Fan favorite José Cardenal forever enshrined into Cubs Hall of Fame
José Cardenal’s vividly remembers Opening Day, 1972.
It was his first time playing as a Cub at Wrigley Field, and a fly ball was hit at him in the 9th inning that hit his glove and fell, allowing a pair of runs to score to give the Phillies a 4-2 lead they would not relinquish.
“I lost it in the sun,” Cardenal said Saturday after being inducted into the Cubs Hall of Fame along with broadcaster Pat Hughes and former scout/coach Buck O’Neil.
Later, the fans began to boo him, so he spoke back.
“What do you guys want me to do?” he asked the crowd.
Those boos, turned to cheers quickly.
“Since that day, I know they accepted me,” Cardenal said. “Then after that, I was confident. The fans they were right behind me. That’s it. It was great.”
Cardenal became a fan favorite for the rest of his time with the Cubs, with his famous afro a distinguishing feature of his.
“Each time we go to the right field side, you see your people from the right field and the bleachers over there, they’re screaming at me and they love to see me chasing all those fly balls because they knew my hat was going to fall and then that’s what they wanted, a little guy running with a big ole afro,” Cardenal said. “It’s things like that you’re never going to forget.”
Cardenal started off his post-induction presser, before taking any questions, by addressing that famous hair.
“My afro is gone, so forget about it,” he said with a smile.
Cardenal’s beloved Cubs tenure was forever enshrined with the unveiling of his Hall of Fame plaque beneath the left field bleachers at Wrigley Field.
“It means a lot to me because I know I’m going to be there forever,” Cardenal said with a tear running down his cheek. “Nobody can take it away from me, so I’m glad that I’m here today. I’d like to thank the Cubs fans to support me all these years. They were right behind me all the time. They did a lot of good things for me.”
In his six seasons with the Cubs, Cardenal hit .296 with 61 home runs, 343 RBI and 129 stolen bases. He had the best seasons of his career in Chicago, posting career highs in home runs, batting average and OPS as a member of the Cubs.

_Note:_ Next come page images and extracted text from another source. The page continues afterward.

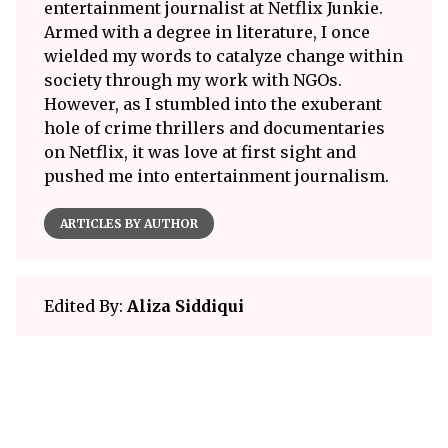
entertainment journalist at Netflix Junkie.
Armed with a degree in literature, I once
wielded my words to catalyze change within
society through my work with NGOs.
However, as I stumbled into the exuberant
hole of crime thrillers and documentaries
on Netflix, it was love at first sight and
pushed me into entertainment journalism.
ARTICLES BY AUTHOR
Edited By:
Aliza Siddiqui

“I had more fun in my life just with those fans than anything in my life,” Cardenal said. “It was good. It was good. I enjoyed it. I was a Cub fan.”
He became a fan-favorite, with many high-profile Cubs fans naming him as their favorite player. When the Cubs won the World Series in 2016, Cardenal was there as he was former First Lady Michelle Obama’s favorite player.
“She saw me for the first time in her life and she just found me and grabbed me and [started] hugging me and I was shocked,” Cardenal said. “I didn’t talk to her. I didn’t say nothing to her. This was something that I’m never going to forget in my life.”
Pearl Jam’s Eddie Vedder was a Cardenal fan, too. Vedder was on the call with Cubs president of business operations Crane Kenney when Cardenal got the call he was being inducted.
“I was stunned,” Cardenal said. “I could not talk to tell you the truth. I didn’t say anything. All I said was thank you. That’s it. I was [frozen] until today. That’s it. But it was great.”